To date, CDC has reported 1153 subjects with EV‐D68 infection, of which 14 died.15 Cases with neurological complication have been reported in Europe and North America; thus, EV‐D68 could emerge as a cause of poliolike syndromes, in the absence of poliovirus infection.16, 19 In accordance with our surveillance,13 picornaviruses are becoming emerging respiratory agents with rhinovirus C and EV‐D68 causing pneumonia and asthma exacerbations mostly in pediatric patients. Studies on EV‐D68 molecular and immunological responses and antigens,20 principally B1 clade, are needed to determine viral factors of pathogenesis.

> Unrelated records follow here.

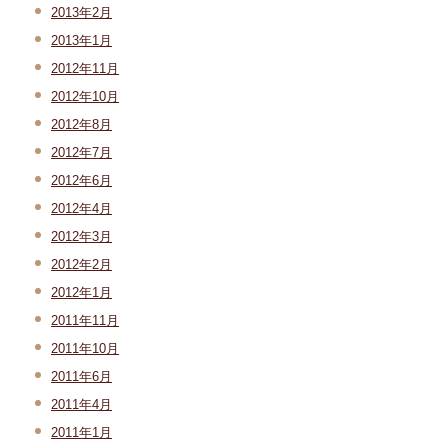
2013年2月
2013年1月
2012年11月
2012年10月
2012年8月
2012年7月
2012年6月
2012年4月
2012年3月
2012年2月
2012年1月
2011年11月
2011年10月
2011年6月
2011年4月
2011年1月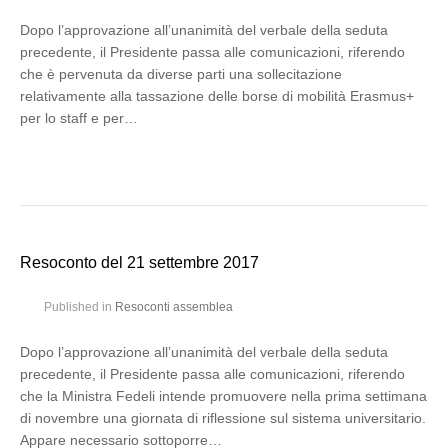
Dopo l’approvazione all’unanimità del verbale della seduta
precedente, il Presidente passa alle comunicazioni, riferendo
che è pervenuta da diverse parti una sollecitazione
relativamente alla tassazione delle borse di mobilità Erasmus+
per lo staff e per…
Resoconto del 21 settembre 2017
Published in
Resoconti assemblea
Dopo l’approvazione all’unanimità del verbale della seduta
precedente, il Presidente passa alle comunicazioni, riferendo
che la Ministra Fedeli intende promuovere nella prima settimana
di novembre una giornata di riflessione sul sistema universitario.
Appare necessario sottoporre…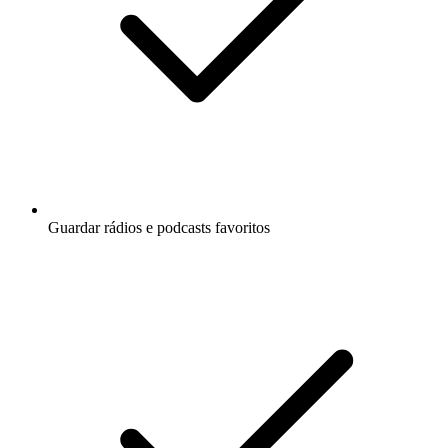
Guardar rádios e podcasts favoritos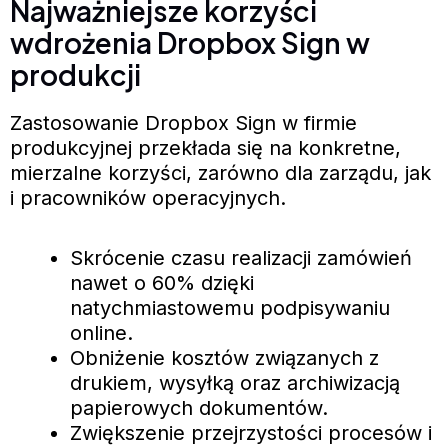
Najważniejsze korzyści
wdrożenia Dropbox Sign w
produkcji
Zastosowanie Dropbox Sign w firmie
produkcyjnej przekłada się na konkretne,
mierzalne korzyści, zarówno dla zarządu, jak
i pracowników operacyjnych.
Skrócenie czasu realizacji zamówień
nawet o 60% dzięki
natychmiastowemu podpisywaniu
online.
Obniżenie kosztów związanych z
drukiem, wysyłką oraz archiwizacją
papierowych dokumentów.
Zwiększenie przejrzystości procesów i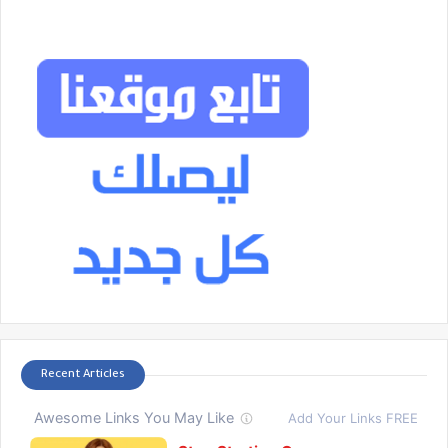
Recent Articles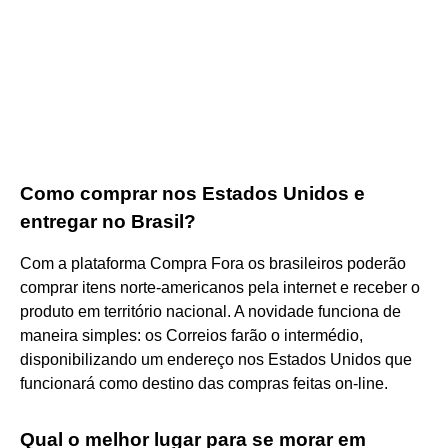
Como comprar nos Estados Unidos e
entregar no Brasil?
Com a plataforma Compra Fora os brasileiros poderão
comprar itens norte-americanos pela internet e receber o
produto em território nacional. A novidade funciona de
maneira simples: os Correios farão o intermédio,
disponibilizando um endereço nos Estados Unidos que
funcionará como destino das compras feitas on-line.
Qual o melhor lugar para se morar em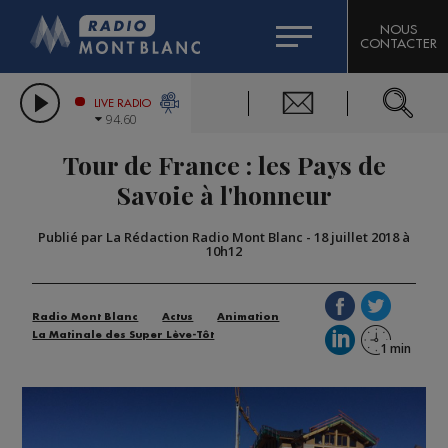
HOROSCOPE
CITIZEN MACHINERY
NOUS
CONTACTER
COMPAGNIE DU MONT-BLANC
LES CHRONIQUES DE L'EXPERT
GRAND MASSIF DOMAINES SKIABLES
LIVE RADIO
94.60
BORINI
Tour de France : les Pays de
BIGARD
Savoie à l'honneur
Publié par La Rédaction Radio Mont Blanc
-
18 juillet 2018 à
10h12
Radio Mont Blanc
Actus
Animation
La Matinale des Super Lève-Tôt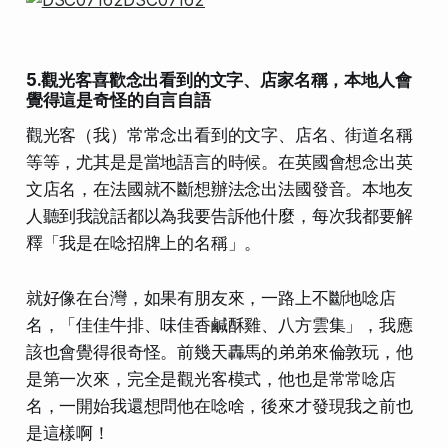
5.觀光客喜歡念出看到的文字、店家名稱，本地人會
覺得這是奇怪的自言自語
觀光客（我）常常念出看到的文字、店名、街道名稱
等等，尤其是是當地語言的時候。在英國會想念出英
文店名，在法國就不斷想辦法念出法國發音。本地友
人聽到我說話都以為我要告訴他什麼，每次我都要解
釋「我是在唸招牌上的名稱」。
就好像在台灣，如果有朋友來，一路上不斷地唸店
名，「佳佳牛排、味佳香鹹酥雞、八方雲集」，我應
該也會覺得很奇怪。前幾天轟馬的弟弟來倫敦玩，他
是第一次來，完全是觀光客模式，他也是常常唸店
名，一開始我還想問他在唸啥，後來才發現我之前也
是這樣啊！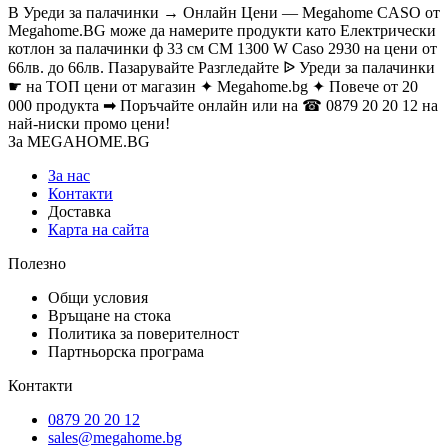
В Уреди за палачинки → Онлайн Цени — Megahome CASO от
Megahome.BG може да намерите продукти като Електрически
котлон за палачинки ф 33 см CM 1300 W Caso 2930 на цени от
66лв. до 66лв. Пазарувайте Разгледайте ᐉ Уреди за палачинки
☛ на ТОП цени от магазин ✦ Megahome.bg ✦ Повече от 20
000 продукта ➡ Поръчайте онлайн или на ☎ 0879 20 20 12 на
най-ниски промо цени!
За MEGAHOME.BG
За нас
Контакти
Доставка
Карта на сайта
Полезно
Общи условия
Връщане на стока
Политика за поверителност
Партньорска програма
Контакти
0879 20 20 12
sales@megahome.bg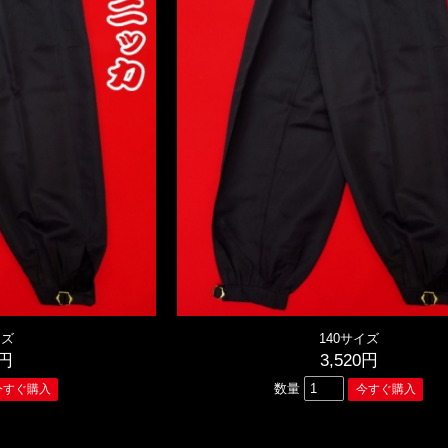
イズ
140サイズ
0円
3,520円
数量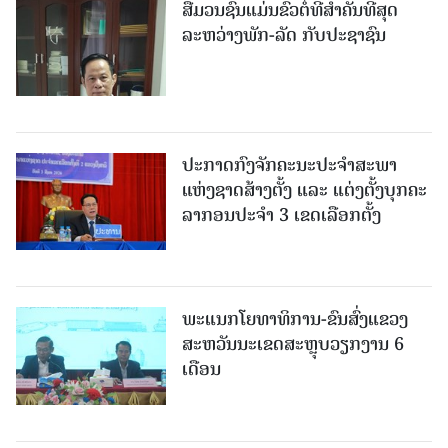
ສື່ມວນຊົນແມ່ນຂົວຕໍ່ທີ່ສໍາຄັນທີ່ສຸດ
ລະຫວ່າງພັກ-ລັດ ກັບປະຊາຊົນ
ປະກາດກົງຈັກຄະນະປະຈໍາສະພາ
ແຫ່ງຊາດສ້າງຕັ້ງ ແລະ ແຕ່ງຕັ້ງບຸກຄະ
ລາກອນປະຈໍາ 3 ເຂດເລືອກຕັ້ງ
ພະແນກໂຍທາທິການ-ຂົນສົ່ງແຂວງ
ສະຫວັນນະເຂດສະຫຼຸບວຽກງານ 6
ເດືອນ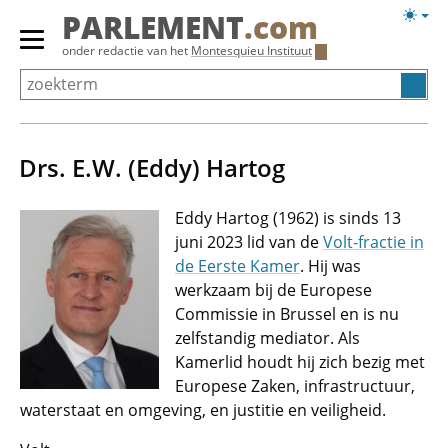
Overslaan
Licht
PARLEMENT
.com
en
weerg
Primair
onder redactie van het
Montesquieu Instituut
naar
menu
de
tonen/verbergen
inhoud
gaan
Drs. E.W. (Eddy) Hartog
Eddy Hartog (1962) is sinds 13
juni 2023 lid van de
Volt-fractie in
de Eerste Kamer
. Hij was
werkzaam bij de Europese
Commissie in Brussel en is nu
zelfstandig mediator. Als
Kamerlid houdt hij zich bezig met
Europese Zaken, infrastructuur,
waterstaat en omgeving, en justitie en veiligheid.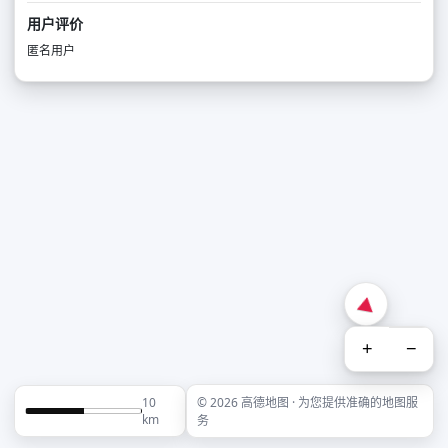
用户评价
匿名用户
+
−
10
© 2026 高德地图 · 为您提供准确的地图服
km
务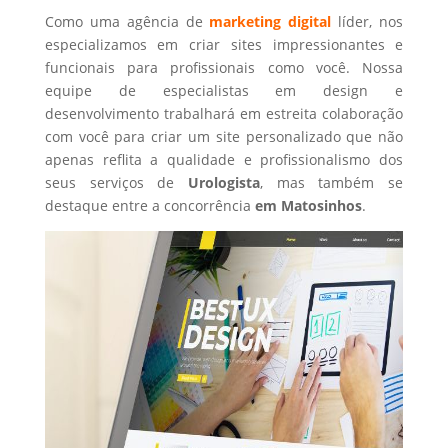
Como uma agência de
marketing digital
líder, nos
especializamos em criar sites impressionantes e
funcionais para profissionais como você. Nossa
equipe de especialistas em design e
desenvolvimento trabalhará em estreita colaboração
com você para criar um site personalizado que não
apenas reflita a qualidade e profissionalismo dos
seus serviços de
Urologista
, mas também se
destaque entre a concorrência
em Matosinhos
.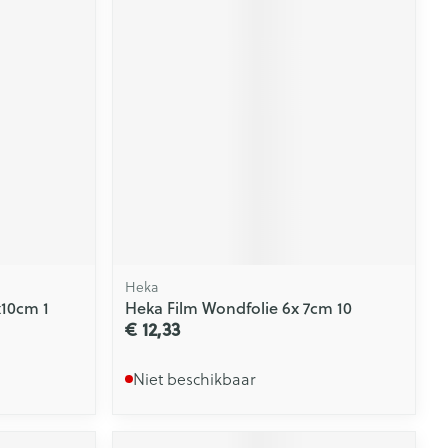
Heka
x10cm 1
Heka Film Wondfolie 6x 7cm 10
€ 12,33
Niet beschikbaar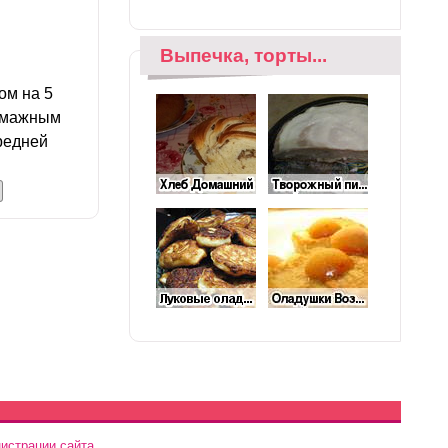
Выпечка, торты...
ом на 5
бумажным
редней
истрации сайта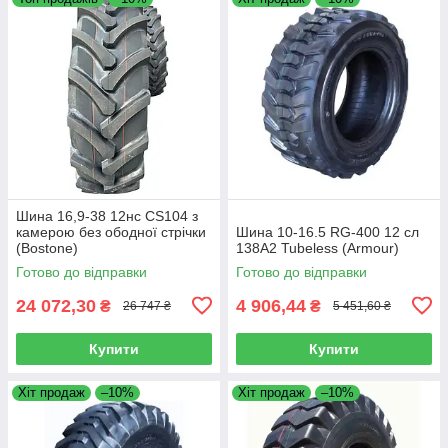
Шина 16,9-38 12нс CS104 з
камерою без ободної стрічки
Шина 10-16.5 RG-400 12 сл
(Bostone)
138A2 Tubeless (Armour)
Готово до відправки
Готово до відправки
24 072,30
4 906,44
₴
₴
26 747 ₴
5 451,60 ₴
Купити
Купити
Хіт продаж
–10%
Хіт продаж
–10%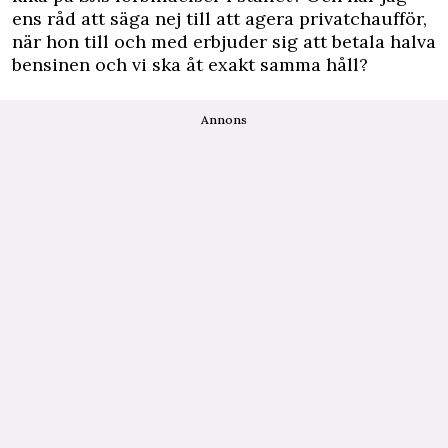
ens råd att säga nej till att agera privatchaufför,
när hon till och med erbjuder sig att betala halva
bensinen och vi ska åt exakt samma håll?
Annons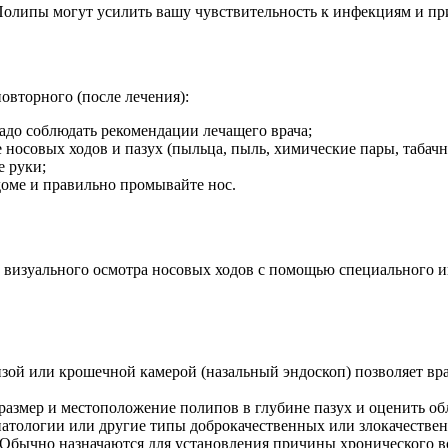
Полипы могут усилить вашу чувствительность к инфекциям и при
овторного (после лечения):
надо соблюдать рекомендации лечащего врача;
 носовых ходов и пазух (пыльца, пыль, химические пары, таба
 руки;
доме и правильно промывайте нос.
 визуального осмотра носовых ходов с помощью специального и
инзой или крошечной камерой (назальный эндоскоп) позволяет вр
размер и местоположение полипов в глубине пазух и оценить об
атологии или другие типы доброкачественных или злокачествен
 Обычно назначаются для установления причины хронического в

Finally, the methodology proposed in this study allows the molecular identification of different enteroviruses by DNA sequencing and also the specific identification of the emerging EV‐D68 in the same viral genomic region. Rapid diagnosis through RT‐qPCR may be used as a primary screening and may contribute to proper patient management.

Conflict of interest

All authors declare that they do not have any competing interests.

Ethical approval

The Science and Bioethics Committee of the INER revised and approved the protocol (B‐2613) and the consent procedure.